*** Working data ***
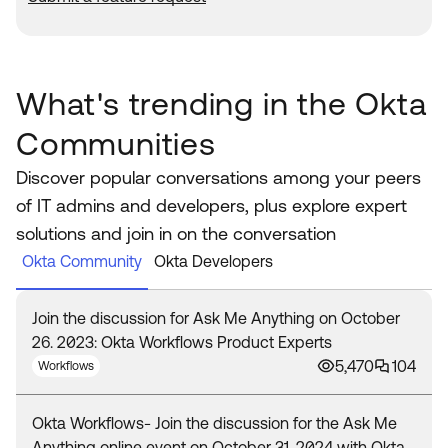
What's trending in the Okta
Communities
Discover popular conversations among your peers
of IT admins and developers, plus explore expert
solutions and join in on the conversation
Okta Community
Okta Developers
Join the discussion for Ask Me Anything on October
26. 2023: Okta Workflows Product Experts
5,470
104
Workflows
Okta Workflows- Join the discussion for the Ask Me
Anything online event on October 31, 2024 with Okta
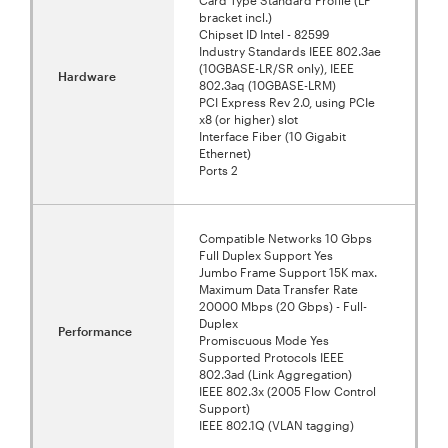
bracket incl.)
Chipset ID Intel - 82599
Industry Standards IEEE 802.3ae
(10GBASE-LR/SR only), IEEE
Hardware
802.3aq (10GBASE-LRM)
PCI Express Rev 2.0, using PCIe
x8 (or higher) slot
Interface Fiber (10 Gigabit
Ethernet)
Ports 2
Compatible Networks 10 Gbps
Full Duplex Support Yes
Jumbo Frame Support 15K max.
Maximum Data Transfer Rate
20000 Mbps (20 Gbps) - Full-
Duplex
Performance
Promiscuous Mode Yes
Supported Protocols IEEE
802.3ad (Link Aggregation)
IEEE 802.3x (2005 Flow Control
Support)
IEEE 802.1Q (VLAN tagging)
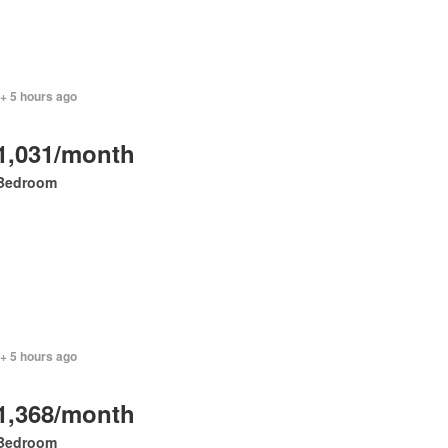
+ 5 hours ago
1,031/month
Bedroom
+ 5 hours ago
1,368/month
Bedroom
*** End of Working data ***
• **Exercise**
When a record holds a picture, leave that picture out; copy the rest verbatim.

• **Result for this exercise**
What's trending in the Okta
Communities
Discover popular conversations among your peers
of IT admins and developers, plus explore expert
solutions and join in on the conversation
Okta Community
Okta Developers
Join the discussion for Ask Me Anything on October
26. 2023: Okta Workflows Product Experts
5,470
104
Workflows
Okta Workflows- Join the discussion for the Ask Me
Anything online event on October 31, 2024 with Okta
bracket incl.)
Chipset ID Intel - 82599
Industry Standards IEEE 802.3ae
(10GBASE-LR/SR only), IEEE
Hardware
802.3aq (10GBASE-LRM)
PCI Express Rev 2.0, using PCIe
x8 (or higher) slot
Interface Fiber (10 Gigabit
Ethernet)
Ports 2
Compatible Networks 10 Gbps
Full Duplex Support Yes
Jumbo Frame Support 15K max.
Maximum Data Transfer Rate
20000 Mbps (20 Gbps) - Full-
Duplex
Performance
Promiscuous Mode Yes
Supported Protocols IEEE
802.3ad (Link Aggregation)
IEEE 802.3x (2005 Flow Control
Support)
IEEE 802.1Q (VLAN tagging)
+ 5 hours ago
1,031/month
Bedroom
+ 5 hours ago
1,368/month
Bedroom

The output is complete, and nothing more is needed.